▶ [How to complete this task] Only the text of the records belongs in the answer; the pictures must be dropped.

▶ [Materials provided]
***
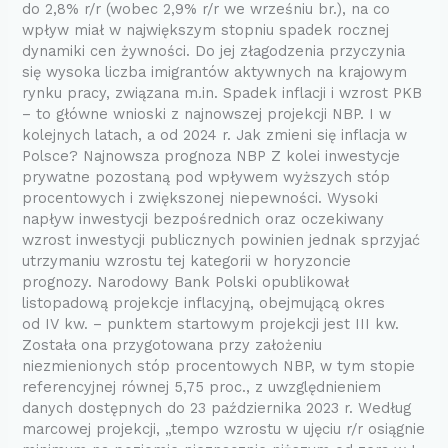
do 2,8% r/r (wobec 2,9% r/r we wrześniu br.), na co
wpływ miał w największym stopniu spadek rocznej
dynamiki cen żywności. Do jej złagodzenia przyczynia
się wysoka liczba imigrantów aktywnych na krajowym
rynku pracy, związana m.in. Spadek inflacji i wzrost PKB
– to główne wnioski z najnowszej projekcji NBP. I w
kolejnych latach, a od 2024 r. Jak zmieni się inflacja w
Polsce? Najnowsza prognoza NBP Z kolei inwestycje
prywatne pozostaną pod wpływem wyższych stóp
procentowych i zwiększonej niepewności. Wysoki
napływ inwestycji bezpośrednich oraz oczekiwany
wzrost inwestycji publicznych powinien jednak sprzyjać
utrzymaniu wzrostu tej kategorii w horyzoncie
prognozy. Narodowy Bank Polski opublikował
listopadową projekcje inflacyjną, obejmującą okres
od IV kw. – punktem startowym projekcji jest III kw.
Została ona przygotowana przy założeniu
niezmienionych stóp procentowych NBP, w tym stopie
referencyjnej równej 5,75 proc., z uwzględnieniem
danych dostępnych do 23 października 2023 r. Według
marcowej projekcji, „tempo wzrostu w ujęciu r/r osiągnie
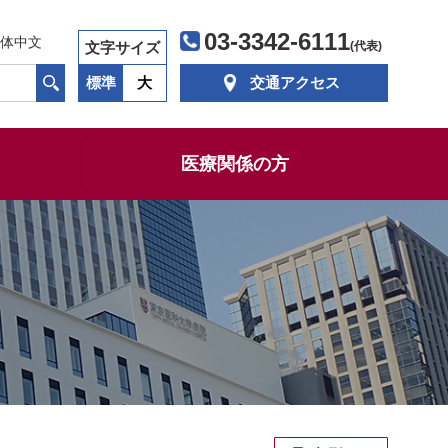
03-3342-6111
体中文
文字サイズ
(代表)
標準
大
交通アクセス
医療関係の方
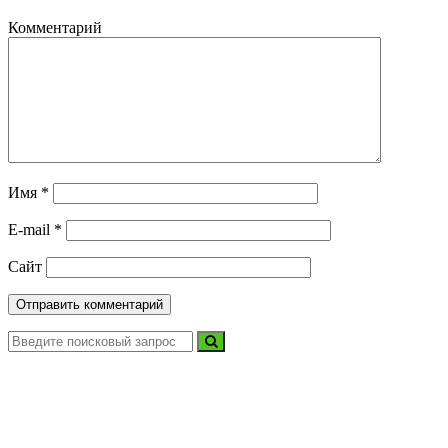
Комментарий
Имя
*
E-mail
*
Сайт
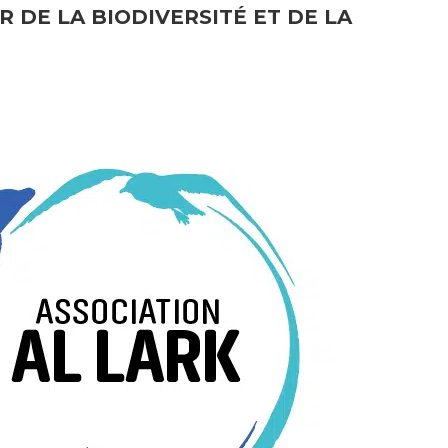
 DE LA BIODIVERSITÉ ET DE LA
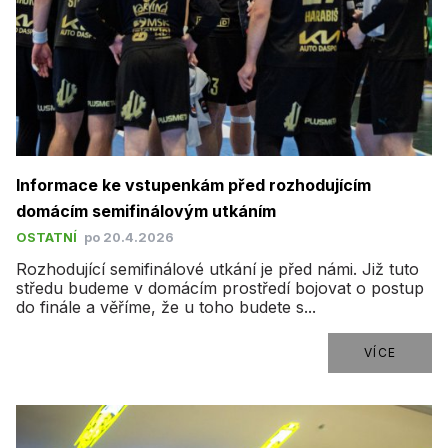
Informace ke vstupenkám před rozhodujícím
domácím semifinálovým utkáním
OSTATNÍ
po 20.4.2026
Rozhodující semifinálové utkání je před námi. Již tuto
středu budeme v domácím prostředí bojovat o postup
do finále a věříme, že u toho budete s...
VÍCE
***
▶ [Result]
do 2,8% r/r (wobec 2,9% r/r we wrześniu br.), na co
wpływ miał w największym stopniu spadek rocznej
dynamiki cen żywności. Do jej złagodzenia przyczynia
się wysoka liczba imigrantów aktywnych na krajowym
rynku pracy, związana m.in. Spadek inflacji i wzrost PKB
– to główne wnioski z najnowszej projekcji NBP. I w
kolejnych latach, a od 2024 r. Jak zmieni się inflacja w
Polsce? Najnowsza prognoza NBP Z kolei inwestycje
prywatne pozostaną pod wpływem wyższych stóp
procentowych i zwiększonej niepewności. Wysoki
napływ inwestycji bezpośrednich oraz oczekiwany
wzrost inwestycji publicznych powinien jednak sprzyjać
utrzymaniu wzrostu tej kategorii w horyzoncie
prognozy. Narodowy Bank Polski opublikował
listopadową projekcje inflacyjną, obejmującą okres
od IV kw. – punktem startowym projekcji jest III kw.
Została ona przygotowana przy założeniu
niezmienionych stóp procentowych NBP, w tym stopie
referencyjnej równej 5,75 proc., z uwzględnieniem
danych dostępnych do 23 października 2023 r. Według
marcowej projekcji, „tempo wzrostu w ujęciu r/r osiągnie
03-3342-6111
体中文
文字サイズ
(代表)
標準
大
交通アクセス
医療関係の方
Комментарий
Имя
*
E-mail
*
Сайт
 DE LA BIODIVERSITÉ ET DE LA
Informace ke vstupenkám před rozhodujícím
domácím semifinálovým utkáním
OSTATNÍ
po 20.4.2026
Rozhodující semifinálové utkání je před námi. Již tuto
středu budeme v domácím prostředí bojovat o postup
do finále a věříme, že u toho budete s...
VÍCE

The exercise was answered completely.